Inside the cockpit Miura-san really has taken on a minimalistic approach.  The same vibrant RC-F red is mixed up with black leather accents, and in true kanjo fashion there is no room for passengers nor much other interior trim for that matter.  A single black felt Quattro Sport bucketseat nestled amongst an original custom cage fabricated by Miura-san gives a rigid race car feel to the office space.  To break up the solid red, black leather covered door cards maintain the classic feel.  In front of the driver is a re-trimmed leather dash complemented by a period correct Datsun steering wheel, wooden shift knob and well used leather boot that are a timely reminder of the car’s vintage pedigree.  ‘You don’t need to go over the top to create a custom car, remember what is important and focus on that’ Miura-san explains.
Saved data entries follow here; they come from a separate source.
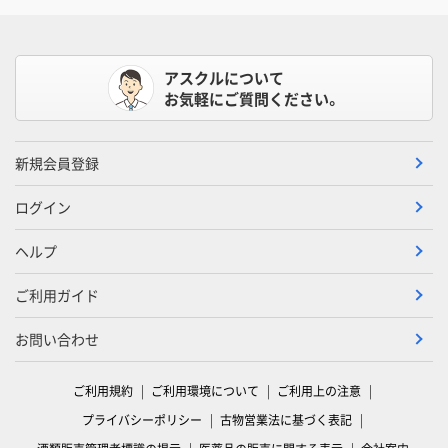
アスクルについて
お気軽にご質問ください。
新規会員登録
ログイン
ヘルプ
ご利用ガイド
お問い合わせ
ご利用規約
ご利用環境について
ご利用上の注意
プライバシーポリシー
古物営業法に基づく表記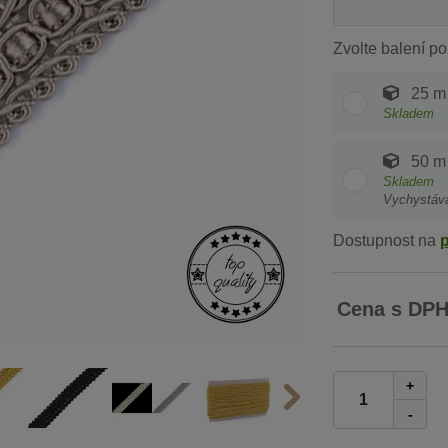
Zvolte balení po
25 m
Skladem
50 m
Skladem
Vychystáv
Dostupnost na
Cena s DP
+
-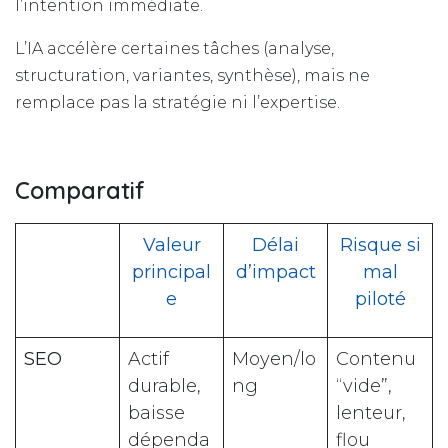
l’intention immédiate.
L’IA accélère certaines tâches (analyse,
structuration, variantes, synthèse), mais ne
remplace pas la stratégie ni l’expertise.
Comparatif
Valeur
Délai
Risque si
principal
d’impact
mal
e
piloté
SEO
Actif
Moyen/lo
Contenu
durable,
ng
“vide”,
baisse
lenteur,
dépenda
flou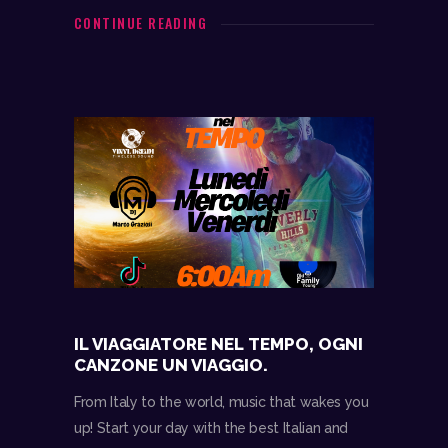
e
t
t
i
d
CONTINUE READING
b
s
t
l
i
o
A
e
v
o
p
r
i
k
p
d
i
IL VIAGGIATORE NEL TEMPO, OGNI
CANZONE UN VIAGGIO.
From Italy to the world, music that wakes you
up! Start your day with the best Italian and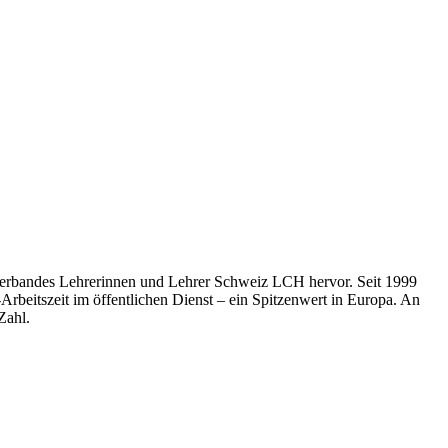
hverbandes Lehrerinnen und Lehrer Schweiz LCH hervor. Seit 1999
Arbeitszeit im öffentlichen Dienst – ein Spitzenwert in Europa. An
Zahl.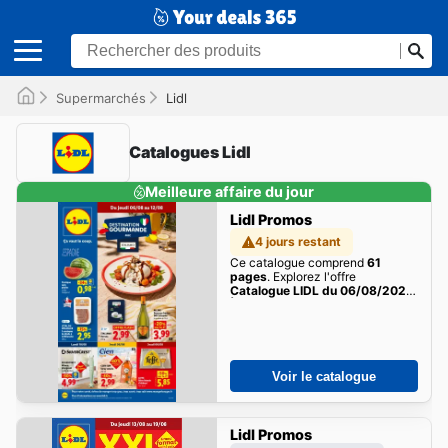
Supermarchés
Lidl
Catalogues Lidl
Meilleure affaire du jour
Lidl Promos
4 jours restant
Ce catalogue comprend
61
pages
. Explorez l'offre
Catalogue LIDL du 06/08/2026
| Promo prospectus en ligne
de
cette semaine dès maintenant!
Voir le catalogue
Lidl Promos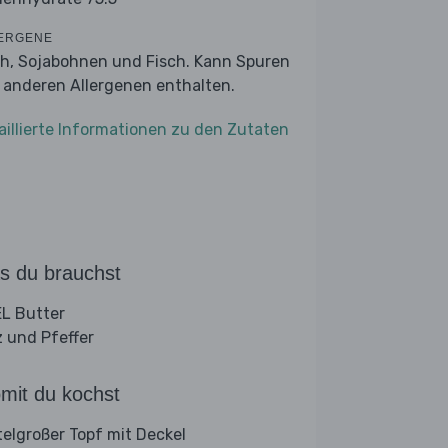
ERGENE
ch, Sojabohnen und Fisch. Kann Spuren
 anderen Allergenen enthalten.
aillierte Informationen zu den Zutaten
s du brauchst
L Butter
z und Pfeffer
mit du kochst
telgroßer Topf mit Deckel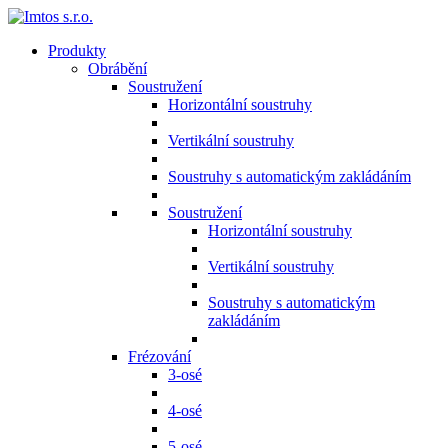
Produkty
Obrábění
Soustružení
Horizontální soustruhy
Vertikální soustruhy
Soustruhy s automatickým zakládáním
Soustružení
Horizontální soustruhy
Vertikální soustruhy
Soustruhy s automatickým
zakládáním
Frézování
3-osé
4-osé
5-osé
From an age born out of simplicity and form being equally as important as function, Miura-san has continued to instill this into all his creations.  ‘In the old days, car tuning was all about driving and enjoying what you had and you made your car your own too.  We didn’t have phones or the internet – our cars were the only real source of fun’ Miura-san explained.  With the fast pace in which automotive tuning runs at these days, it is nice to know there are some of the old school creating, and tuning with a nostalgic element in their work.  Coming from an era when automotive tuning culture was born counts for a lot, losing sight of our roots is a fallacy.

This TRA-Kyoto S30 isn’t born out of modern day social media fandom, nor is it another cut and paste CAD drawing.  It is a neo-bosozoku twist on the golden era of tuning.  We have to remember guys like Miura-san have been an active part in creating the scene we have today, and they did it without hashtags, social media, nor viral video, and that demands respect.